Around the Mall & Beyond
The Smithsonian, the world's largest museum and research complex, has yet another address http://www.si.edu on the World Wide Web; so put your feet up and come visit the new 'Museum Without Walls'
- By Michael Kernan
- Smithsonian magazine, October 1995, Subscribe
(Page 3 of 4)
I click on the words "Ocean Planet Online" on the general menu of offerings from NMNH and I get a layout of the rooms of the exhibit, a traveling show that opened in April. Clicking on the room labeled "Immersion" brings up a pretty logo and a short burst of words. "In ways we may never have even imagined," the screen tells me, "we're all seafarers. After thousands of years of seafaring, we're only beginning to fathom the workings of our watery planet."
I can click on a montage of seagulls, buoys, boats and fish to hear the sounds of waves, the call of the birds, the buoy bells and so on. But that's merely a frill. Clicking my way along from room to room, I visit the sections on ocean science, sea people, the sea store, oceans in peril, heroes and others.

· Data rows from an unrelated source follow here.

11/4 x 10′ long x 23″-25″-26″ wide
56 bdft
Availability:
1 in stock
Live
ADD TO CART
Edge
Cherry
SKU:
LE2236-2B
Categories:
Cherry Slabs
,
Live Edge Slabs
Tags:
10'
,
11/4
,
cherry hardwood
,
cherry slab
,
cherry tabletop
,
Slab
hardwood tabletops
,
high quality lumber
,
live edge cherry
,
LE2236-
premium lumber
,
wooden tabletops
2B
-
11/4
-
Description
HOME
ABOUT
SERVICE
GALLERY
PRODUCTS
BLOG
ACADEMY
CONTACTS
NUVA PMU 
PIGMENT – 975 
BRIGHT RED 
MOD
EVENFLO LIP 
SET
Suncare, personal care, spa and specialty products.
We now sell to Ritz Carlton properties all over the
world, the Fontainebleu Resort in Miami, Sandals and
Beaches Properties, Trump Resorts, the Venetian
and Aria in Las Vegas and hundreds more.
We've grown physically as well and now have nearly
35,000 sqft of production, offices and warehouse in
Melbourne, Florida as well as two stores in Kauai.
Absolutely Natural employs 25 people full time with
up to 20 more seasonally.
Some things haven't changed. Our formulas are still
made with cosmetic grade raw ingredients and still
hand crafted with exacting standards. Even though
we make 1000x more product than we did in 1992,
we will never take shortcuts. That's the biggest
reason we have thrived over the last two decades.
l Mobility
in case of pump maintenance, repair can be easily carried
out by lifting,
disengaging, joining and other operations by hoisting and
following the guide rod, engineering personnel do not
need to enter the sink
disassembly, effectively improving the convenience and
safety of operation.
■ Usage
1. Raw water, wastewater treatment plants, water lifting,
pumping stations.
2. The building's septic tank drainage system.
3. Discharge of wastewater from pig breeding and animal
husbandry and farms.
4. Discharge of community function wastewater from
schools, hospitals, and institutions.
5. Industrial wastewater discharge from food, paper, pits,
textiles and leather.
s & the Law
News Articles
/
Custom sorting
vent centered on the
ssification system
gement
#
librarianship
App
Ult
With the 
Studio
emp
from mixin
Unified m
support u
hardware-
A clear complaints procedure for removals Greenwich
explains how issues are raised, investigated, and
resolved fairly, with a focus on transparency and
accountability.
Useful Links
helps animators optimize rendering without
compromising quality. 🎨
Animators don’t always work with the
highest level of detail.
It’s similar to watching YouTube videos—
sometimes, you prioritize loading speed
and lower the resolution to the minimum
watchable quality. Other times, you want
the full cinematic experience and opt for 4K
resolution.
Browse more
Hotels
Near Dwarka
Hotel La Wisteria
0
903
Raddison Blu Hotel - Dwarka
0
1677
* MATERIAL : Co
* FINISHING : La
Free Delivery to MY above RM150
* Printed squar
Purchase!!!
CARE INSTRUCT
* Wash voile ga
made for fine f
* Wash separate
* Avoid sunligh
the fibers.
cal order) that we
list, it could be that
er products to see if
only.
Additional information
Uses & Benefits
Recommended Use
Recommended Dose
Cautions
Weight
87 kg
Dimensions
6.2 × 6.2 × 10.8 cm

Invited to go deeper by choosing from a list of subsections, I pick "El Niño" and get another map and still more information and yet another list of even more in-depth subjects including "El Niño and the Southern Oscillation: A Reversal of Fortune," which happens to be a master's thesis by Kimberly Amaral.
El Nino, I read, is a mysterious wind shift in the Pacific that occurs every two to seven years around November or December (hence the name "Niño," "the Christ Child"), when the westerly trade winds subside and allow the warm water they have been pushing to the west to flow back into the eastern Pacific. Everywhere, things go crazy. Fish, robbed of nutrient-rich cool water, die. There are droughts in Australia, Southern Africa and India; cyclones in Tahiti; mud slides in Colorado; floods in Peru.
Another section concerns the risks at sea, featuring a lot of statistics and stuff about memorials and rituals of the seafaring folk. There are pictures of the many artifacts connected with risk, from memorial wreaths to be cast on the water to weather charms and survival suits.
By now I have pretty well mastered the virtual Ocean Planet, I think. Time to head over to the real museum.
People in shorts, people in T-shirts, mothers and babies, groups of schoolchildren, tour leaders with furled umbrellas — pretty much the standard summer crowd at a Washington museum. Once inside, information pours over me.
Here is a glass tower filled with Nike sneakers. Is this relevant? Oh yes: 60,000 of them fell off a ship in the northeast Pacific in 1990. Some washed up a year later in Oregon; by '93 some had reached Hawaii; more are expected on the Atlantic coast by '96, brought by the ponderous movements of a gyre, a tremendous circular ocean current.